TASK INSTRUCTIONS: Once the line containing "Auftragsverarbeitung" is found in the entries below, restate it and each following line word for word, stopping after the line containing "Anbieter ist die".

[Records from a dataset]
▼
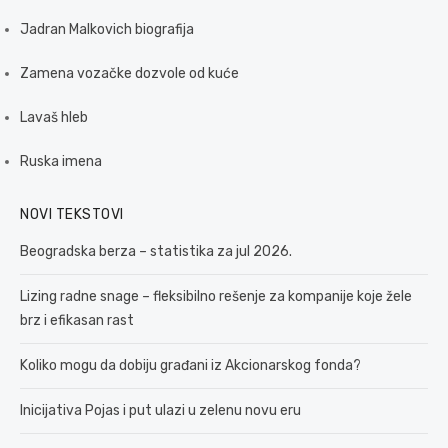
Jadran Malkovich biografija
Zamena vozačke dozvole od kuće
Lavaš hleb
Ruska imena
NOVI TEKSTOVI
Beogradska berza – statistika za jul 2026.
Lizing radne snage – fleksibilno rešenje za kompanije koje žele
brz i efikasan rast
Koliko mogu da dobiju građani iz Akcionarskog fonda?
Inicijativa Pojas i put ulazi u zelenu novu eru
▲
▼
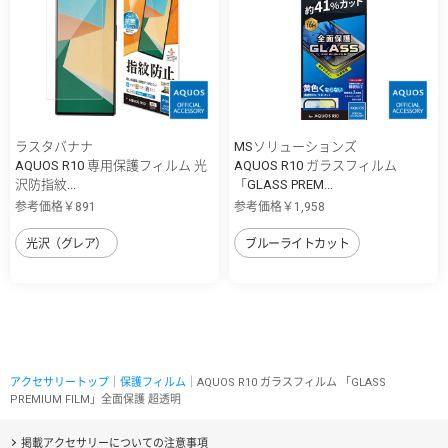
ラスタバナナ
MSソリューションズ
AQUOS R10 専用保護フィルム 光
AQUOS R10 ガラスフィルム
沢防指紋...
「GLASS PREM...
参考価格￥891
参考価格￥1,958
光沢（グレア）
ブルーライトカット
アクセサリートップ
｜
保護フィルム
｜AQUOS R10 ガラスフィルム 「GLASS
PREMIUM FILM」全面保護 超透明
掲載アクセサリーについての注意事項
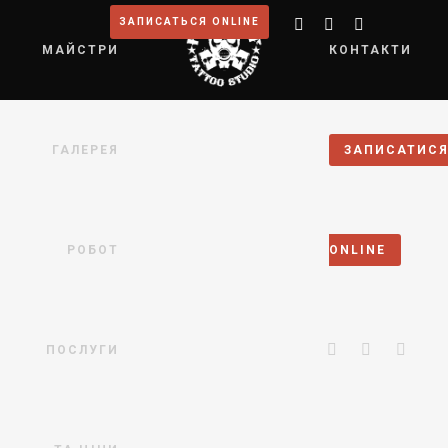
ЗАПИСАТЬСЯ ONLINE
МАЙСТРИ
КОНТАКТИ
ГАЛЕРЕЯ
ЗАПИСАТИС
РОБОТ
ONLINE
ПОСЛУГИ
▲
▼
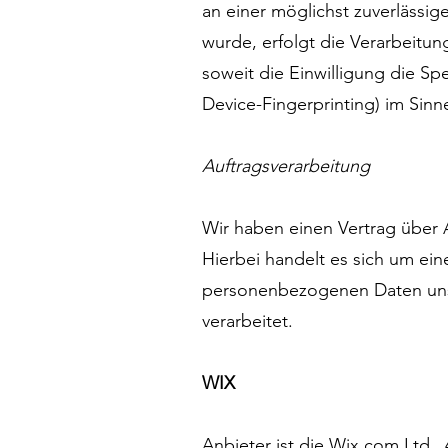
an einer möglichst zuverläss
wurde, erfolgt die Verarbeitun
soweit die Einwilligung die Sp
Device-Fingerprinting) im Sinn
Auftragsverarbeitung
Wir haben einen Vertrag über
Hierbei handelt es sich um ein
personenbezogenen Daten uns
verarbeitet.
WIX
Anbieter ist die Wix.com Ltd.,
▲
WRITTEN ANSWER:
Auftragsverarbeitung
Wir haben einen Vertrag über
Hierbei handelt es sich um ein
personenbezogenen Daten uns
verarbeitet.
WIX
Anbieter ist die Wix.com Ltd.,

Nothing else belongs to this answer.